この山域を知ったのは、ヤマレコのある山行記録がきっかけである。興味を持って調べたところ、Wikipediaの「道志山塊」の項目に次のような記述を見つけた。「道志山塊の北側、上野原市秋山地区に広がる山々は秋山山稜、もしくは前道志とも呼ばれる。」
私なりの解釈では、秋山山稜とは中央本線・上野原駅の南側に広がる山並みで、標高1000mに満たない里山である。相模湖に注ぎ込む桂川と秋山川に挟まれた地形をなし、東の鶴島御前山から西の九鬼山まで、東西に長く伸びる稜線を指す。地名にちなみ「秋山山稜」と呼ばれるほか、道志山塊の前衛に位置することから「前道志」とも称されている。
秋山山稜・13座縦走のコース概要
今回の縦走コースは、以下の通りである。
猿橋駅 → 神楽山 → 御前山 → 馬立山 → 九鬼山 → 高指山 → 大桑山 → 高畑山 → 倉岳山 → 鳥屋山 → 矢平山 → 大丸 → 高柄山 → 鶴島御前山 → 上野原駅
標高こそ低いが、13座を縦走すれば十分にハードな山行となる。距離はおよそ27km、累積標高差は約2100m。「山と高原地図」によるコースタイムは16時間5分とされているが、今回は9時間30分で踏破した。
稜線を吹き抜ける風と静かな苦行
秋山山稜には細かなアップダウンが連続しており、脚への負荷が蓄積されていく。終盤には足がガクガクと震え、完全にスタミナ切れであった。
加えて、この日は風速5〜6mの冷たい風が稜線を吹き抜け、体温を奪っていった。

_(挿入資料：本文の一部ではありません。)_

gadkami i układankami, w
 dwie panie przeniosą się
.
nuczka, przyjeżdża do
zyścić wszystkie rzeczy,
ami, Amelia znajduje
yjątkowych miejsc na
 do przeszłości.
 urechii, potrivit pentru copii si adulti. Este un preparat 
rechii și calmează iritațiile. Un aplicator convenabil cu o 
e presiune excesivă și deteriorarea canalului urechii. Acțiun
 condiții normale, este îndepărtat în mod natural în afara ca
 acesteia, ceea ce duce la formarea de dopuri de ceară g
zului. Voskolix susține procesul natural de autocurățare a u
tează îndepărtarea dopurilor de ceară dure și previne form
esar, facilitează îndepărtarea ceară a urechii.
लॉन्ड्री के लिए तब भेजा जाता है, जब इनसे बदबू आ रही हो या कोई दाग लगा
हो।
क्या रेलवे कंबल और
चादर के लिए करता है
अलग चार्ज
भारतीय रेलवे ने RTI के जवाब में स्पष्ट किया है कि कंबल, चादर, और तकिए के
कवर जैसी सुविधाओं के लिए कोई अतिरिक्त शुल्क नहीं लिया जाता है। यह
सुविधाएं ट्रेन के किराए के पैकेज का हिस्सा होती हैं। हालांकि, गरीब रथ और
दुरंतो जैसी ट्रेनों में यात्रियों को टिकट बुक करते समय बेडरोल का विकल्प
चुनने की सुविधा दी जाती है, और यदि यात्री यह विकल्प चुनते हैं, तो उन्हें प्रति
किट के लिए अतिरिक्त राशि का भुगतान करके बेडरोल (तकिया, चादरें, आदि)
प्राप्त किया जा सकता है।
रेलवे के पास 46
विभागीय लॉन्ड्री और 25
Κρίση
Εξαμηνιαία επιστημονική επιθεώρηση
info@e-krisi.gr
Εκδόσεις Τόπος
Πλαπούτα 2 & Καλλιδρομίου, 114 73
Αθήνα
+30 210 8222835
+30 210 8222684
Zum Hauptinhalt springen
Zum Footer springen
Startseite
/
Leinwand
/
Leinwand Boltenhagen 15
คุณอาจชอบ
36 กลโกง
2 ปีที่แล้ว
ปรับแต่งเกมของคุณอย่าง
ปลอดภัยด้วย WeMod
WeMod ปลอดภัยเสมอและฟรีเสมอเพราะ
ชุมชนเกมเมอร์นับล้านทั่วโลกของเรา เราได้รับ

ウィンドシェルがなければ、さらに過酷な山行となっていたであろう。厳しい条件下ではあったが、大きなトラブルなく縦走を終えることができたのは幸いである。
富士山展望と秀麗富嶽十二景の魅力
秋山山稜の最大の魅力は、富士山の眺望にあると言ってよい。大月市が選定する「秀麗富嶽十二景」のうち、九番山頂にあたる倉岳山と高畑山、十番山頂の九鬼山がこの稜線上に位置している。
快晴の日には、これらの山頂から美しい富士山の姿が望める。しかし、今回はあいにくの曇天で、全体にグレートーンの景色となってしまった。次回はぜひ、青空の下で再訪したいと考えている。
アクセスの良さと静けさが共存する山域
秋山山稜のもう一つの魅力は、アクセスの良さである。中央本線の各駅から登山口へとアプローチできるため、日帰り登山にも適している。
その一方で、今回の山行では、土曜日であるにもかかわらず出会った登山者はわずか6人。非常に静かな稜線歩きを楽しむことができた。この“アクセスの良さと静けさの共存”は、他の山域にはない特徴である。
熊の存在を忘れずに
登山道には複数の「熊出没注意」の看板が設置されていた。この地域には熊が生息している可能性が高く、入山時には必ず熊鈴を携行し、周囲への注意を怠らないことが重要である。
終わりに
秋山山稜は、知られざる静寂の里山であり、富士山の眺望と長大な縦走ルートを楽しめる魅力的な山域である。情報の少なさゆえに不安を感じるかもしれないが、地図と準備さえ整えれば、静かな稜線と達成感が待っている。
静けさと展望を求めて、次は晴天の日にもう一度歩いてみたいと思う。